Ireland’s emissions decrease

The State is unlikely to need to purchase any more carbon credits to meet its greenhouse gas emissions targets before 2013, the Environmental Protection Agency said today.

However, the agency warned that without the economic recession, Ireland would have been a long way from its Kyoto targets for 2013.

It also warned any economic upswing would have to be carefully “greened” to avoid a major problem with emissions in the EU accounting period to 2020.

Announcing the greenhouse gas levels for 2009 in Dublin yesterday the agency said emissions fell by 5.4 million tonnes to 62.32 million tonnes, largely as a result of the economic slowdown.
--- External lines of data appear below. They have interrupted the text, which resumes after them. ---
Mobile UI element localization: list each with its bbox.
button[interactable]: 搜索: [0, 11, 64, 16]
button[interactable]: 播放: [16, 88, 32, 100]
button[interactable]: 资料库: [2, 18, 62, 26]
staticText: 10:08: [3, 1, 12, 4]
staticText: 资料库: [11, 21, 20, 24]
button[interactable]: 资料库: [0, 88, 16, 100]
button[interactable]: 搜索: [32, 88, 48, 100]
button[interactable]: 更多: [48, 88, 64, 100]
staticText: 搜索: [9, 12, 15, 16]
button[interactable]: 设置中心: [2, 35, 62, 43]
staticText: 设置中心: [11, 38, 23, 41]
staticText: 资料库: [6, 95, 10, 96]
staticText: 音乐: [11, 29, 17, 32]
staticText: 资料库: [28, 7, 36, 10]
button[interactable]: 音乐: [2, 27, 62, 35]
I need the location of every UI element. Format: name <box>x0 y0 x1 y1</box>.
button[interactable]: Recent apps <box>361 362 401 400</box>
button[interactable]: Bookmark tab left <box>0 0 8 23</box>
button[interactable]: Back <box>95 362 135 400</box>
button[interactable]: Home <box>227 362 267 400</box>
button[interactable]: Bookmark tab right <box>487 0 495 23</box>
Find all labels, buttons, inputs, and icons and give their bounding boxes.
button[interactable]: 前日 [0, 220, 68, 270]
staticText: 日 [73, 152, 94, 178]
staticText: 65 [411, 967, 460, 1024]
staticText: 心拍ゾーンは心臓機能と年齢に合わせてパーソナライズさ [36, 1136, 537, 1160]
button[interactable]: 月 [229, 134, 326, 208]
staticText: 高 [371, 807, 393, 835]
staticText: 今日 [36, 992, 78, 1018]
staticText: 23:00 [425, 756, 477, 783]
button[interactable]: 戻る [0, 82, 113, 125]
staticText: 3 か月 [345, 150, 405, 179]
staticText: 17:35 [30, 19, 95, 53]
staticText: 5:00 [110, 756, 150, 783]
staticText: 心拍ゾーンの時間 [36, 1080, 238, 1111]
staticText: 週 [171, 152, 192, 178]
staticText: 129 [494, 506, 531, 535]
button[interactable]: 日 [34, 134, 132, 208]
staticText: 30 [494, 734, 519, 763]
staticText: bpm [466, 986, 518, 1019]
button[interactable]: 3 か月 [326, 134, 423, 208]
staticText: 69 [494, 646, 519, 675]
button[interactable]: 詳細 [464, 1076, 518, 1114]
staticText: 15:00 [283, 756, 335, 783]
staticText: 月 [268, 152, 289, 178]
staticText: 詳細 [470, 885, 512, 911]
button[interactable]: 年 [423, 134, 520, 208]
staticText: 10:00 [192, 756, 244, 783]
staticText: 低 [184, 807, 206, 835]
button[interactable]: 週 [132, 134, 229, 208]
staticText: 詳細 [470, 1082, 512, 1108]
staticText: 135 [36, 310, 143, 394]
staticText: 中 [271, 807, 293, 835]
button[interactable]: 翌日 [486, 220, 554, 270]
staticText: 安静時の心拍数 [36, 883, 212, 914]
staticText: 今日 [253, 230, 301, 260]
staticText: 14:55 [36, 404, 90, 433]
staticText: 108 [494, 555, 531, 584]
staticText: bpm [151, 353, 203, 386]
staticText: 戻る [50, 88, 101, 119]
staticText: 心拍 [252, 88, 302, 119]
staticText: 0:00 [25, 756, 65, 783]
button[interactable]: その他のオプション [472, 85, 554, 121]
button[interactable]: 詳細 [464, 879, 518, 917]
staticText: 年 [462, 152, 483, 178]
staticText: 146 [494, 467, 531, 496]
For the first time reductions were recorded across all categories including industry and commercial; energy; transport; agriculture; residential and waste.

In the industry and commercial sector, emissions fell by 20 per cent with emissions from the cement industry falling by 38 per cent, a feature which the agency said reflected the decline in the construction industry.

Falling demand for electricity and the addition of renewable energy resources contributed to the emissions from the energy sector falling 10.7 per cent, while emissions from the transport sector declined by about 7.7 per cent.

Emissions from agriculture continued to decline from a 1998 peak, a feature which was attributed to fewer livestock. The agriculture reduction was about 1.5 per cent.

In the residential area, emissions fell by 0.9 per cent. The agency said the figure reflected a slightly reduced demand for energy from householders, despite the weather in 2009 being similar to 2008.

Commenting on the figures, which are provisional, EPA director general Dr Mary Kelly said the magnitude of the reductions was “unprecedented”.

She said the 20 per cent cut in emissions from industry “particularly” reflected the impact which the severe economic recession was having on industrial output.